Hitzlsperger wurde in England Profi – unter Klinsmann soll er Nationalspieler werden

Thomas Hitzlsperger muss auch als designierter Nationalspieler noch Aufklärung in eigener Sache betreiben. Wie er denn in London so lebe, wurde der Mittelfeldspieler von Aston Villa gestern von einem Journalisten gefragt. Hitzlsperger lächelte und antwortete dann in aller Freundlichkeit: „Ich wohne in Birmingham. Das ist nicht London.“ Diese Form von Ignoranz ist er schließlich gewohnt. „Der deutsche Fußball schaut stark auf sich selbst, deswegen bist du im Ausland leider ein bisschen unsichtbar“, hat er in einem Interview mit der „Süddeutschen Zeitung“ gesagt. Und Hitzlsperger ist schon seit vier Jahren unsichtbar.

Als 18-Jähriger ist er im Sommer 2000 von den Amateuren des FC Bayern München nach England gewechselt. Hitzlsperger war damals Teil einer jungen deutschen Welle, die auf die Insel schwappte. Sechs deutsche Talente verließen Anfang des Jahrtausends ihre Heimat, um in England Profi zu werden. Seitdem ist ihr Werdegang von der deutschen Öffentlichkeit weitgehend unbeobachtet verlaufen. Erst jetzt, da mit dem Berliner Robert Huth und Hitzlsperger die ersten beiden Auswanderer als Nationalspieler nach Deutschland zurückkehren, regt sich das Interesse.

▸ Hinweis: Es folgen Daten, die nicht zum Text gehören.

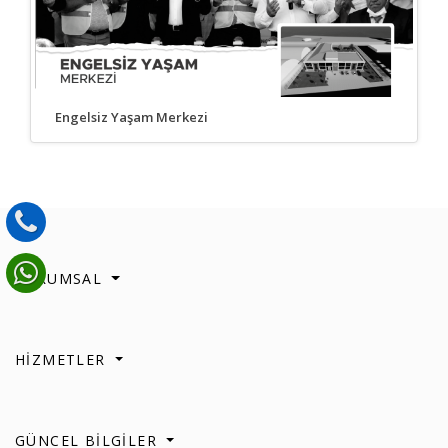
Engelsiz Yaşam Merkezi
KURUMSAL
HİZMETLER
GÜNCEL BİLGİLER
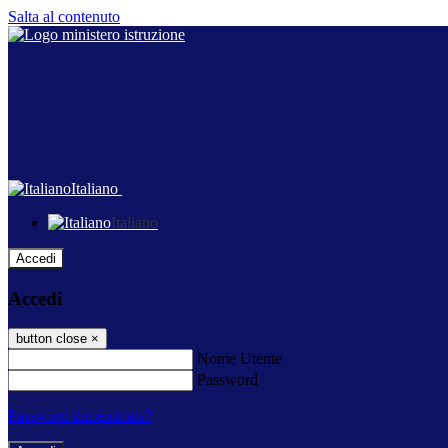
Salta al contenuto
Italiano
Italiano
Accedi
Accedi
button close
×
Nome Utente
Password
Password dimenticata?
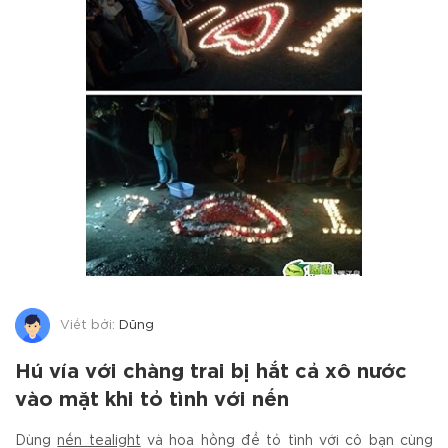
Viết bởi:
Dũng
Hú vía với chàng trai bị hắt cả xô nước
vào mặt khi tỏ tình với nến
Dùng
nến tealight
và hoa hồng để tỏ tình với cô bạn cùng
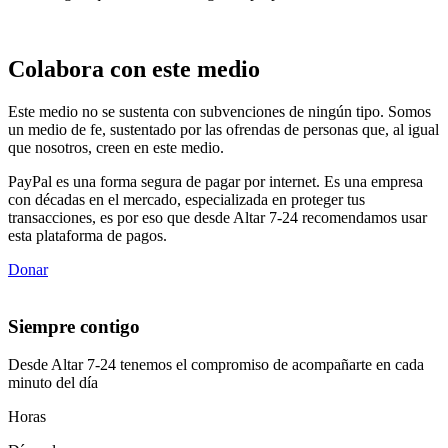
Colabora con este medio
Este medio no se sustenta con subvenciones de ningún tipo. Somos
un medio de fe, sustentado por las ofrendas de personas que, al igual
que nosotros, creen en este medio.
PayPal es una forma segura de pagar por internet. Es una empresa
con décadas en el mercado, especializada en proteger tus
transacciones, es por eso que desde Altar 7-24 recomendamos usar
esta plataforma de pagos.
Donar
Siempre contigo
Desde Altar 7-24 tenemos el compromiso de acompañarte en cada
minuto del día
Horas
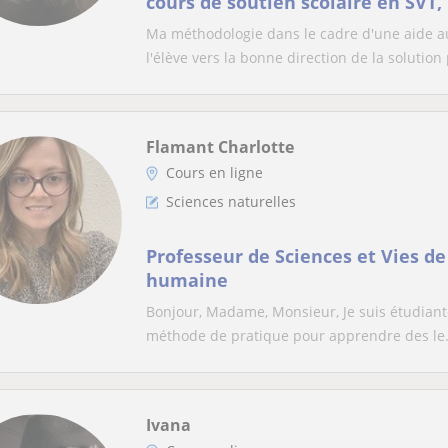
cours de soutien scolaire en SVT,
Chimie du collège jusqu'au lycée
Ma méthodologie dans le cadre d'une aide a
l'élève vers la bonne direction de la solution 
Flamant Charlotte
Cours en ligne
Sciences naturelles
Professeur de Sciences et Vies de 
humaine
Bonjour, Madame, Monsieur, Je suis étudiant
méthode de pratique pour apprendre des le.
Ivana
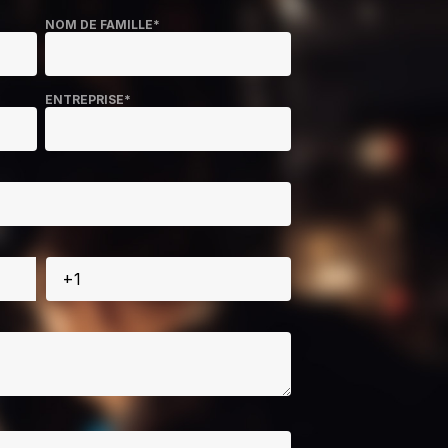
NOM DE FAMILLE
*
ENTREPRISE
*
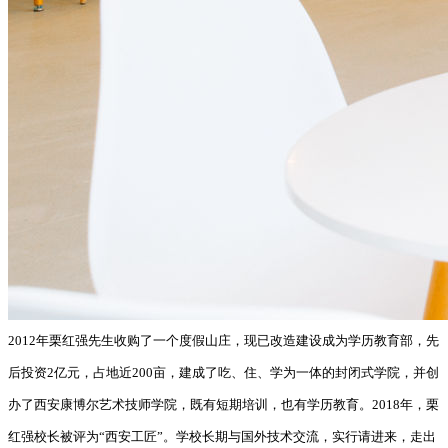
2012年栗红强先生收购了一个度假山庄，现已改造建设成为学历教育部，先
后投资2亿元，占地近200亩，建成了吃、住、学为一体的封闭式学院，并创
办了西安康博尔艺术技师学院，既有短期培训，也有学历教育。2018年，栗
红强校长被评为“西安工匠”。学校长期与国外技术交流，实行请进来，走出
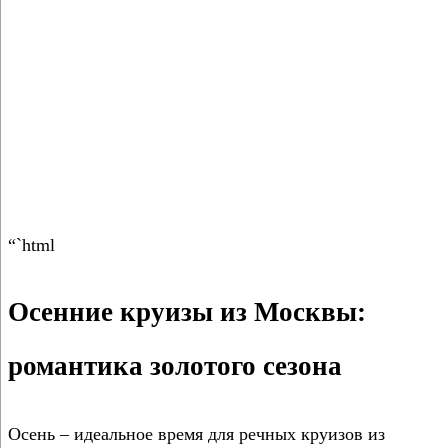
“`html
Осенние круизы из Москвы:
романтика золотого сезона
Осень – идеальное время для речных круизов из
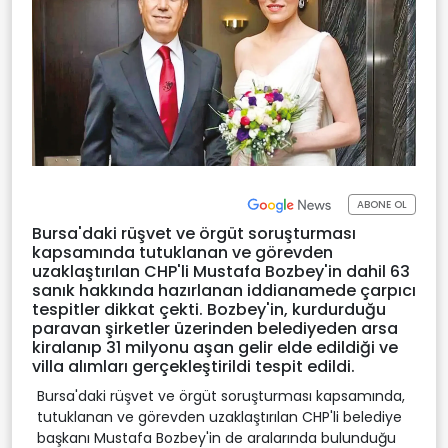
ABONE OL
Bursa'daki rüşvet ve örgüt soruşturması
kapsamında tutuklanan ve görevden
uzaklaştırılan CHP'li Mustafa Bozbey'in dahil 63
sanık hakkında hazırlanan iddianamede çarpıcı
tespitler dikkat çekti. Bozbey'in, kurdurduğu
paravan şirketler üzerinden belediyeden arsa
kiralanıp 31 milyonu aşan gelir elde edildiği ve
villa alımları gerçekleştirildi tespit edildi.
Bursa'daki rüşvet ve örgüt soruşturması kapsamında,
tutuklanan ve görevden uzaklaştırılan CHP'li belediye
başkanı Mustafa Bozbey'in de aralarında bulunduğu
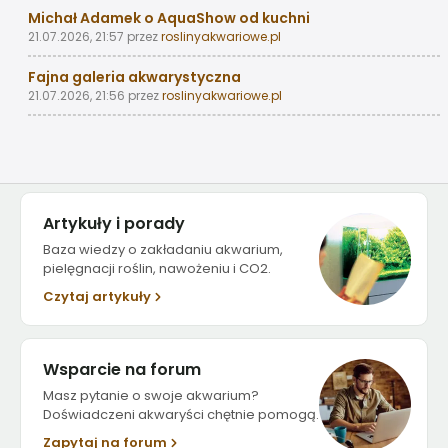
Michał Adamek o AquaShow od kuchni
21.07.2026, 21:57
przez
roslinyakwariowe.pl
Fajna galeria akwarystyczna
21.07.2026, 21:56
przez
roslinyakwariowe.pl
Artykuły i porady
Baza wiedzy o zakładaniu akwarium,
pielęgnacji roślin, nawożeniu i CO2.
Czytaj artykuły
Wsparcie na forum
Masz pytanie o swoje akwarium?
Doświadczeni akwaryści chętnie pomogą.
Zapytaj na forum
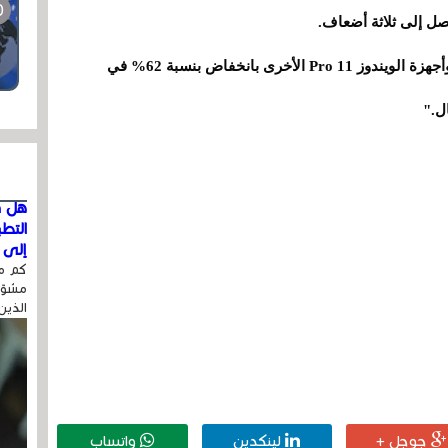
صل إلى ثلاثة أضعاف.
"أفادت المؤسسات التي تستخدم أجهزة Surface وأجهزة الويندوز 11 Pro الأخرى بانخفاض بنسبة 62% في
ل."
هل ق
التط
إلى ا
كم مر
مشوّه
الذين
جوجل +
لينكدين
واتساب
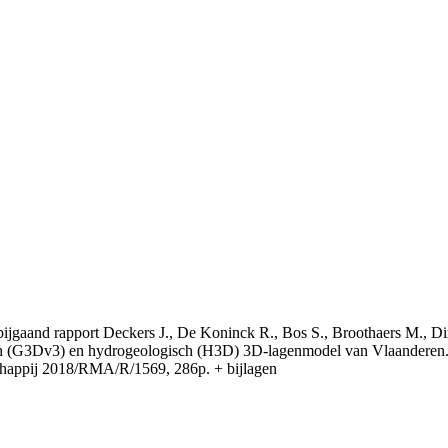
t bijgaand rapport Deckers J., De Koninck R., Bos S., Broothaers M., Di
 (G3Dv3) en hydrogeologisch (H3D) 3D-lagenmodel van Vlaanderen. S
appij 2018/RMA/R/1569, 286p. + bijlagen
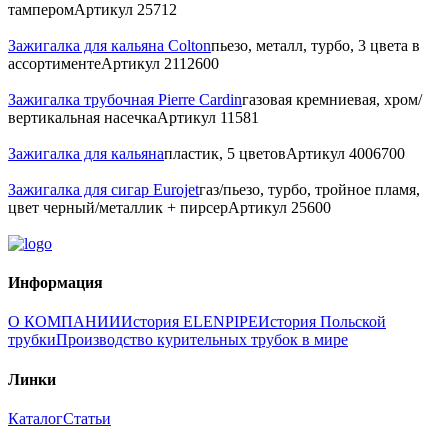
тампером
Артикул
25712
Зажигалка для кальяна Colton
пьезо, металл, турбо, 3 цвета в
ассортименте
Артикул
2112600
Зажигалка трубочная Pierre Cardin
газовая кремниевая, хром/
вертикальная насечка
Артикул
11581
Зажигалка для кальяна
пластик, 5 цветов
Артикул
4006700
Зажигалка для сигар Eurojet
газ/пьезо, турбо, тройное пламя,
цвет черный/металлик + пирсер
Артикул
25600
Информация
О КОМПАНИИ
История ELENPIPE
История Польской
трубки
Производство курительных трубок в мире
Линки
Каталог
Статьи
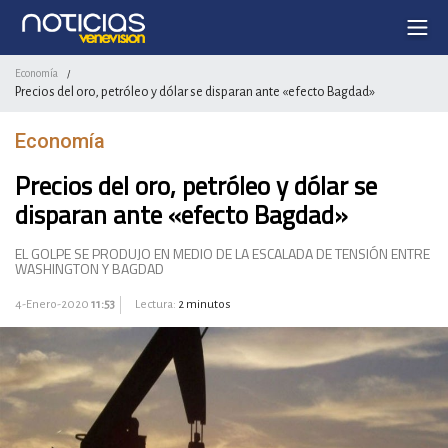
Economía
/
Precios del oro, petróleo y dólar se disparan ante «efecto Bagdad»
Economía
Precios del oro, petróleo y dólar se
disparan ante «efecto Bagdad»
EL GOLPE SE PRODUJO EN MEDIO DE LA ESCALADA DE TENSIÓN ENTRE
WASHINGTON Y BAGDAD
4-Enero-2020
11:53
Lectura:
2 minutos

Dass die Engländer unter Jürgen Klinsmann eine Chance in der Nationalmannschaft bekommen, ist kein Zufall. Der neue Bundestrainer gilt als Anhänger des englischen Fußballs. Mutig, aggressiv und offensiv, so wie in England, soll unter Klinsmann die Nationalmannschaft auftreten. Das ist ein Vorteil für Spieler wie Huth oder Hitzlsperger, die ihren Stil nicht eigens umstellen müssen. „Er ist es gewohnt, unter Druck hohes Tempo zu gehen“, sagt Klinsmann über Hitzlsperger.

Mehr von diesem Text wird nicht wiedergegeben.